Cbl-b deficiency provides protection against UVB-induced skin damage by modulating inflammatory gene signature.

Exposure of skin to ultraviolet (UV) radiation induces DNA damage, inflammation, and immune suppression that ultimately lead to skin cancer. However, some of the pathways that regulate these events are poorly understood. We exposed mice to UVB to study its early effects in the absence of Cbl-b, a known suppressor of antitumor immune response in the skin. Cbl-b mice were protected from UV-induced cell damage as shown by the lower number of cyclobutane pyrimidine dimers and sunburn cells in exposed skin compared to wild-type mice.
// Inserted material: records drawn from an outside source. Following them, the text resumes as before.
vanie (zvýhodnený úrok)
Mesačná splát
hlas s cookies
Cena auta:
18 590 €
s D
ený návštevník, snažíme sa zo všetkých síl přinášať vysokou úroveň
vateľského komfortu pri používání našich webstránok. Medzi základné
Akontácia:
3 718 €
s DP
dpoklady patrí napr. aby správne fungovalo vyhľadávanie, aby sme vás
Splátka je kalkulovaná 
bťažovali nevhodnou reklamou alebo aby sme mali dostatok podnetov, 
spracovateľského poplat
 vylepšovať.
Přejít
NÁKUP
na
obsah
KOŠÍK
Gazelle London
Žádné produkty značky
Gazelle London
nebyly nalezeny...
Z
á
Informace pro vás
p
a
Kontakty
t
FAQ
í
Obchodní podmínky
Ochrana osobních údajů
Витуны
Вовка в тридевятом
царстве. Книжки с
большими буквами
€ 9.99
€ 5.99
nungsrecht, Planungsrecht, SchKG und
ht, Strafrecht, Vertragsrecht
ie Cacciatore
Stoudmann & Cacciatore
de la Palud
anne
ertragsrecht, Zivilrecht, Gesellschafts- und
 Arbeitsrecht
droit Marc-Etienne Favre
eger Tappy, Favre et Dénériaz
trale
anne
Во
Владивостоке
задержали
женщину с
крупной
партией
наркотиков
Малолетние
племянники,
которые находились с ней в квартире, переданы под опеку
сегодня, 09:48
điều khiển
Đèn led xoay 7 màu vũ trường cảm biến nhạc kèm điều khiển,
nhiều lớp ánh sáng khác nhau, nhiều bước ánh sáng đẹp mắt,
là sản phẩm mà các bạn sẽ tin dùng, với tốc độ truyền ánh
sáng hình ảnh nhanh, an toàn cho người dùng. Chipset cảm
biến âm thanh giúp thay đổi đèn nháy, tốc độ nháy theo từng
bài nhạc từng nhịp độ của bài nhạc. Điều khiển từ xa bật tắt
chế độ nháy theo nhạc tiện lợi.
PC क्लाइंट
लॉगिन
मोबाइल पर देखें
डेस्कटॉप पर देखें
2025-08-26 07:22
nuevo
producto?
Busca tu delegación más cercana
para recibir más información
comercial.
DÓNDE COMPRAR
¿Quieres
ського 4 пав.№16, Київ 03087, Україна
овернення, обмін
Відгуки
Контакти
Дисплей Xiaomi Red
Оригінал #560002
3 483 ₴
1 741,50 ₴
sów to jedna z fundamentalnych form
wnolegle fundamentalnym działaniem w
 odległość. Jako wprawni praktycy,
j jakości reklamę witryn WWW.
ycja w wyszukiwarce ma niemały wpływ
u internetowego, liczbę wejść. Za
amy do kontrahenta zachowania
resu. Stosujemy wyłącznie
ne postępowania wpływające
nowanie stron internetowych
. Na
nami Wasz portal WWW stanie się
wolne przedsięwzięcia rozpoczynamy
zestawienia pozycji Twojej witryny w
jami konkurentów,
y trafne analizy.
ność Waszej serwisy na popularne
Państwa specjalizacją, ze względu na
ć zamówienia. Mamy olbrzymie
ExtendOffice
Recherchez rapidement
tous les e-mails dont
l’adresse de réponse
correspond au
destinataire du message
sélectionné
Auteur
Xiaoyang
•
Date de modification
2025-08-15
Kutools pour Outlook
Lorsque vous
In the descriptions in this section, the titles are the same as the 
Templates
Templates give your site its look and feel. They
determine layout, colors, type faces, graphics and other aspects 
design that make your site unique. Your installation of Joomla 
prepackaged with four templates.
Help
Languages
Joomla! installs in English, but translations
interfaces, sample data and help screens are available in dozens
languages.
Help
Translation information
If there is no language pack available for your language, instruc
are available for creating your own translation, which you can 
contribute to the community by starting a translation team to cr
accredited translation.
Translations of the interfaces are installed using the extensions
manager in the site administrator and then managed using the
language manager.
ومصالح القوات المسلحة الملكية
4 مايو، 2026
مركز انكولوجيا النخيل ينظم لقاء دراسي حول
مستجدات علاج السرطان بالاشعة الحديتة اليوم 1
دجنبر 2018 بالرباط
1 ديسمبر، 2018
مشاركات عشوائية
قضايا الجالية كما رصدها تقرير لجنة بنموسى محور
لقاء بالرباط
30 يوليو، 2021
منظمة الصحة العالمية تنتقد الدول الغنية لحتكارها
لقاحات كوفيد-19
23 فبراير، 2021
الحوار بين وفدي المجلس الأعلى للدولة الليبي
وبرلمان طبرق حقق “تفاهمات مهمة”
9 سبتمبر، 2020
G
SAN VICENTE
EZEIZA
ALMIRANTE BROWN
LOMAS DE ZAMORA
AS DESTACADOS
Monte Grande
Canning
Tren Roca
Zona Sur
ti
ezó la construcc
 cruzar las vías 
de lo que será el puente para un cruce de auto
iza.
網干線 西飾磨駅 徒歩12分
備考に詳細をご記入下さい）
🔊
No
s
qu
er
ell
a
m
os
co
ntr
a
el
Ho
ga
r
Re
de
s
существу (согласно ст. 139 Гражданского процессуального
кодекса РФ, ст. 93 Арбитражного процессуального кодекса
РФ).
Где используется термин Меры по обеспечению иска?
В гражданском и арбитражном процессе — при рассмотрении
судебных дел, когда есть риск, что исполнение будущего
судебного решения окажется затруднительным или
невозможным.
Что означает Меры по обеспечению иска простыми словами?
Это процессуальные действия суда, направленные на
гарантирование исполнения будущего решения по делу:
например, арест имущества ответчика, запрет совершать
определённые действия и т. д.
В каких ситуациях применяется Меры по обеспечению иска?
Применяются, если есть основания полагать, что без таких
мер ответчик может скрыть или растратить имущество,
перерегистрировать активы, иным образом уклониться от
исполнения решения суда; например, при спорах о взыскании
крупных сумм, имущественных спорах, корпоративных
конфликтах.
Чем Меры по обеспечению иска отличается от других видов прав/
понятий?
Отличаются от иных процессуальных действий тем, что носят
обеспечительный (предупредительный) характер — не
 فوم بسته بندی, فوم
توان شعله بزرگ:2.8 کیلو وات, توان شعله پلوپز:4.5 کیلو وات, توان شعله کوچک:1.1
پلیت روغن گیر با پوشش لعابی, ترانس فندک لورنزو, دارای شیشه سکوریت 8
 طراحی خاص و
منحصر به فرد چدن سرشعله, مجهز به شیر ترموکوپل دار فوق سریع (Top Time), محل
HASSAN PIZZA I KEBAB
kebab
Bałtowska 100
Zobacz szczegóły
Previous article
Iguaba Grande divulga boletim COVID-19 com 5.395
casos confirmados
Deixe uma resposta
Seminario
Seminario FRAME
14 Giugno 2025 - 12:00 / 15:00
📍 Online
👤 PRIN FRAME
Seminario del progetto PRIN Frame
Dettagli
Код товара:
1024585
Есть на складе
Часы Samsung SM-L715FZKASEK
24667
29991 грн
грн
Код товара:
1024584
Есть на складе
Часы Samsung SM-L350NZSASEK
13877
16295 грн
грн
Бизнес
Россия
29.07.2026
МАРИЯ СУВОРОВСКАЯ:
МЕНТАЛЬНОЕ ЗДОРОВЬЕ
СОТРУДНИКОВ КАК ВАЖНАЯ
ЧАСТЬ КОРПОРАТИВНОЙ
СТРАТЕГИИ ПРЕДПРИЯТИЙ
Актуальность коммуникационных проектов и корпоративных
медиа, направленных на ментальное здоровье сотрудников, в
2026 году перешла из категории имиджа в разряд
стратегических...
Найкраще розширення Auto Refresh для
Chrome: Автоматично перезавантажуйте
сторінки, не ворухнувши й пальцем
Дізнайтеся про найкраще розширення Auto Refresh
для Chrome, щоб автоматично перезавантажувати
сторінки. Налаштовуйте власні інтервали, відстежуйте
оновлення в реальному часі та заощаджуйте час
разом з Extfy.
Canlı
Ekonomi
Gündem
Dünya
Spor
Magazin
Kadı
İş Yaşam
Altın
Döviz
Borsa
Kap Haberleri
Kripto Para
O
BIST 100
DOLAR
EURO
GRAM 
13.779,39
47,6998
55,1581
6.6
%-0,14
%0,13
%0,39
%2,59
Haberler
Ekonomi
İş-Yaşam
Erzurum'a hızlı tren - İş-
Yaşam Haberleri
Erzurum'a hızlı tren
Microarray data revealed that deficiency of Cbl-b resulted in differential expression of genes involved in apoptosis evasion, tumor suppression and cell survival in UV-exposed skin. After UVB, Cbl-b mice upregulated gene expression pattern associated with regulation of epidermal cell proliferation linked to Wnt signaling mediators and enzymes that relate to cell removal and tissue remodeling like MMP12. Additionally, the skin of Cbl-b mice was protected from chronic inflammatory responses and epidermal hyperplasia in a 4-weeks UVB treatment protocol. Overall, our results suggest a novel role for Cbl-b in regulating inflammation and physiologic clearance of damaged cells in response to UVB by modulating inflammatory gene signature.